Data records:
= = = = = = =

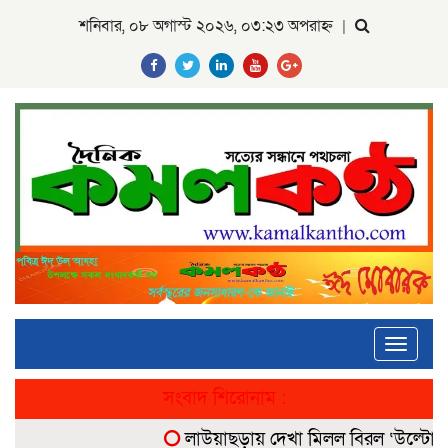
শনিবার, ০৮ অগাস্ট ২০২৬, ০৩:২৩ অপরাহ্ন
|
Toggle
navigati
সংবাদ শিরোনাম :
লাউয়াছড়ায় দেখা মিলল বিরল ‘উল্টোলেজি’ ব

= = = = = = =

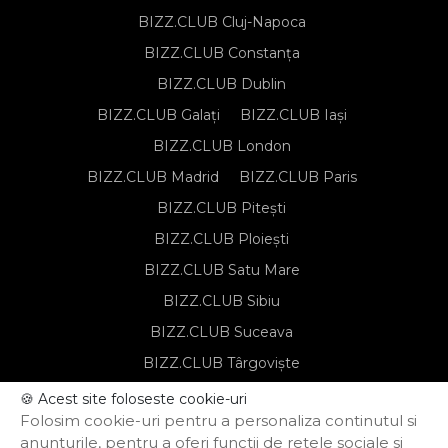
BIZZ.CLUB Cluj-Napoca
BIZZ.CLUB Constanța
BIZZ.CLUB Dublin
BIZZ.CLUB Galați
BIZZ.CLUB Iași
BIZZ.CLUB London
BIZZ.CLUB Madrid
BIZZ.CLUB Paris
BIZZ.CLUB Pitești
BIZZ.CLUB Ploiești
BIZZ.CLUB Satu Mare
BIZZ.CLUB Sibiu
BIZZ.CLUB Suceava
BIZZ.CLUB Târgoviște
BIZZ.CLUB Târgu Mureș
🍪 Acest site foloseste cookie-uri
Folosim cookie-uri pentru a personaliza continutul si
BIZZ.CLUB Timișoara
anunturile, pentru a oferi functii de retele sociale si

= = = = = = =

What you have to do: Repeat, exactly as they stand above, the lines from the line with "BIZZ.CLUB Sibiu" to the line with "anunturile, pentru a", both lines included.

Response area:
BIZZ.CLUB Sibiu
BIZZ.CLUB Suceava
BIZZ.CLUB Târgoviște
BIZZ.CLUB Târgu Mureș
🍪 Acest site foloseste cookie-uri
Folosim cookie-uri pentru a personaliza continutul si
BIZZ.CLUB Timișoara
anunturile, pentru a oferi functii de retele sociale si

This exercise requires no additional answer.